# 13 Ways to be Happier



## Blake Bowden (Oct 22, 2013)

Without realising it, many of our thought habits get in the way of our happiness and cause us to get stuck into negative patterns of thinking. Below we will look at 13 ways we can rewire our thoughts and minds into allowing ourselves to feel the happiness that we deserve, freeing us to live, love and be happy. We will look at how we can liberate ourselves from those thoughts and mental habits that hold us back and hold us down, we will look forward to a better, happier and more positive new us. Follow this advice and not only will you feel better but those around you will too, after all, only a lit candle can light other candles.

*1. Let go of your complaining*
Throughout the day we could potentially find countless things to complain about, the weather, the traffic, the service we got at a restaurant but how does this constant whinging make things any better for us? Does it make things better for us? Does is make us happier? Or does it just put a downer on our mood and make us feel unhappy, low and depressed? Our mood is in our hands, we can choose to react to any situation however we want, we can allow ourselves to sucked into a negative state of mind or we can rise above that and be happy despite the traffic!
_“Tell the negativity committee that meets inside your head to sit down and shut up.”_ Martin Seligman

*2. Let go of having to always be right. *
Many of us struggle with the even the thought of being wrong and will go as far as falling out with dear friends or loved ones solely for the sake of being right. Letting go of this habit will lead to better relationships for all. A sense of serenity in knowing that even though you may have been right, you’ve saved yourself and those around you a great deal of stress, worry and tension in not having to be right or have the last word. Wayne Dyer wrote _“Would I rather be right or would I rather be kind?”_ Think about that next time you find yourself fighting this habit!

*3. Let go of any self defeating ideas*
Most of the hurdles we face in life are actually ones that we have concocted up in our minds, they are imaginary, unreal and they are what prevent us from moving forward, not our actual circumstances. These imaginary hurdles warp our ideas about what we can and cannot do, what is and what is not possible. We need to learn to see through these hurdles. Then we will be ready to spread our wings and fly!

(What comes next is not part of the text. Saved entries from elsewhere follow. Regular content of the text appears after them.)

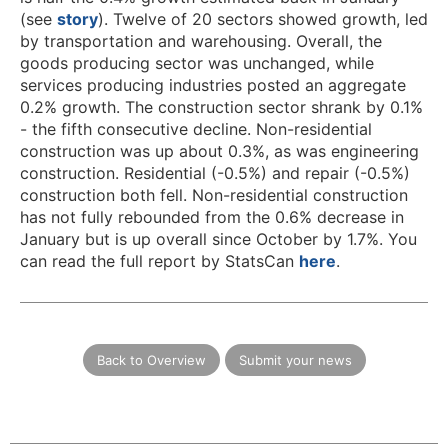
(see
story
). Twelve of 20 sectors showed growth, led
by transportation and warehousing. Overall, the
goods producing sector was unchanged, while
services producing industries posted an aggregate
0.2% growth. The construction sector shrank by 0.1%
- the fifth consecutive decline. Non-residential
construction was up about 0.3%, as was engineering
construction. Residential (-0.5%) and repair (-0.5%)
construction both fell. Non-residential construction
has not fully rebounded from the 0.6% decrease in
January but is up overall since October by 1.7%. You
can read the full report by StatsCan
here
.
Back to Overview
Submit your news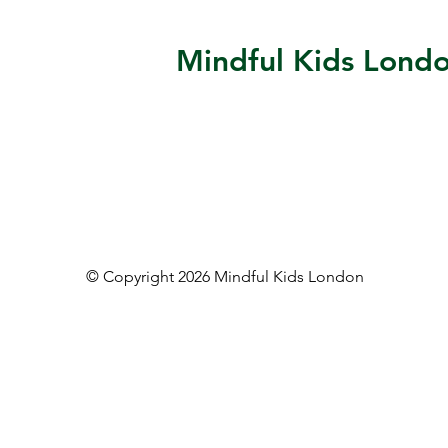
Mindful Kids Lond
© Copyright 2026 Mindful Kids London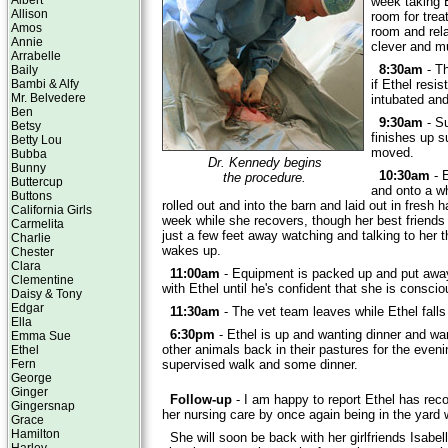
Albert
week taking E
Allison
room for trea
Amos
room and rela
Annie
clever and m
Arrabelle
8:30am
- Th
Baily
Bambi & Alfy
if Ethel resi
Mr. Belvedere
intubated and
Ben
9:30am
- Su
Betsy
finishes up s
Betty Lou
moved.
Bubba
Dr. Kennedy begins
Bunny
10:30am
- E
the procedure.
Buttercup
and onto a wh
Buttons
rolled out and into the barn and laid out in fresh h
California Girls
week while she recovers, though her best friend
Carmelita
just a few feet away watching and talking to her 
Charlie
wakes up.
Chester
Clara
11:00am
- Equipment is packed up and put awa
Clementine
with Ethel until he's confident that she is consci
Daisy & Tony
Edgar
11:30am
- The vet team leaves while Ethel falls
Ella
6:30pm
- Ethel is up and wanting dinner and want
Emma Sue
other animals back in their pastures for the evenin
Ethel
Fern
supervised walk and some dinner.
George
Ginger
Follow-up
- I am happy to report Ethel has reco
Gingersnap
her nursing care by once again being in the yard 
Grace
Hamilton
She will soon be back with her girlfriends Isabe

_An entire sea of water can’t sink a ship unless it gets inside the ship. Similarly, the negativity of the world can’t put you down unless you allow it to get inside you_ – Goi Nasu

*4. Let go of your fears*
What would you attempt if you knew you could not fail? Our fears are unfortunately hindrances that we create for ourselves. Imagine all those hindrances had vanished, how would you feel? Close your eyes and imagine that for just a moment. Feel good? Now try living that way.

Being kind to yourself in thoughts, words and actions is as important as being kind to others.

*5. Let go of attachment*
Attachments create an atmosphere of fear. You are not reliant on things and allowing yourself to think you are will prevent you from being happy.

*6. Let go of making criticism*
Refrain from criticising anything and everything that you don’t understand. We are all different and that’s what makes life beautiful; what a boring place this would be if we were all the same. Allow people and things to be different, don’t see difference as an excuse to criticise. We all want to be happy, let’s allow ourselves to be happy and lets allow others to be happy.

*7. Let go of blaming *
Stop trying to find reasons for why things are what they are, in looking to explain things away we often try and find fault in something or someone, this negativity harms those around us, but more than anyone else, it harms us!

*8. Let go of trying to impress other people*
There are so many more important things in life than worrying what someone thinks of our shoes, what you do for a living or the car you drive. These things are not that are going to nurture healthy relationships. What people want from you is to be real, to be yourself, when you drop all pretences you’ll realise that people appreciate you for who you are and you’ll find your relationships are now stronger and deeper.

*9. Let go of your excuses*
Sometimes we get into the habit of making excuses for the sake of making excuses. We have all the time, resources and energy that we will ever have. We need to take advantage of our youth, good health, wealth, free time and most of all, our lives while we have them!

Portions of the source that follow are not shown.